From: Tim Schmielau <tim@physik3.uni-rostock.de>

BSD accounting format rework:

Use all explicit and implicit padding in struct acct to

 - correctly report 32 bit uid/gid,
 - correctly report jobs (e.g., daemons) running longer than 497 days,
 - increase the precision of ac_etime from 2^-13 to 2^-20
   (i.e., from ~6 hours to ~1 min. after a year)
 - store the current AHZ value.
 - allow cross-platform processing of the accounting file
   (limited for m68k which has a different size struct acct).
 - introduce versioning for smooth transition to incompatible formats in 
   the future. Currently the following version numbers are defined:
     0: old format (until 2.6.7) with 16 bit uid/gid
     1: extended variant (binary compatible to v0 on M68K)
     2: extended variant (binary compatible to v0 on everything except M68K)
     3: a new binary incompatible format (64 bytes)
     4: new binary incompatible format (128 bytes).
        layout of its first 64 bytes is the same as for v3.
     5: marks second half of new binary incompatible format (128 bytes)
        (layout is not yet defined)

All this is accomplished without breaking binary compatibility.  32 bit
uid/gid support is compatible with the patch previously floating around and
used e.g.  by Red Hat.

This patch also introduces a config option for a new, binary incompatible
"version 3" format that

 - is uniform across and properly aligned on all platforms
 - stores pid and ppid
 - uses AHZ==100 on all platforms (allows to report longer times)

Much of the compatibility glue goes away when v1/v2 support is removed from
the kernel.  Such a patch is at
<http://www.physik3.uni-rostock.de/tim/kernel/2.7/acct-cleanup-03.patch>
and might be applied in the 2.7 timeframe.

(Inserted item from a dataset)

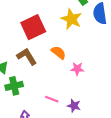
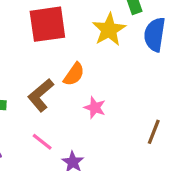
orange semicircle: (58, 52) -> (74, 74), turned 70
brown L-shape: (27, 57) -> (41, 95), moved, turned -115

The new v3 format is source compatible with current GNU acct tools. 
However, current GNU acct tools can be compiled for only one format.  As
there is no way to pass the kernel configuration to userspace, with my
patch it will still only support the old v2 format.  Only if v1/v2 support
is removed from the kernel, recompiling GNU acct tools will yield v3
support.

A preliminary take at the corresponding work on cross-platform userspace
tools (GNU acct package) is at
<http://www.physik3.uni-rostock.de/tim/kernel/utils/acct-6.3.5-ts01-05.tar.gz>
This version of the package is able to read any of the v0/v2/v3 formats,
even within the same file.  Cross-platform compatibility with m68k (v1
format) is not yet implemented, but native use on m68k should work
(untested).  pid and ppid are currently only shown by the dump-acct
utility.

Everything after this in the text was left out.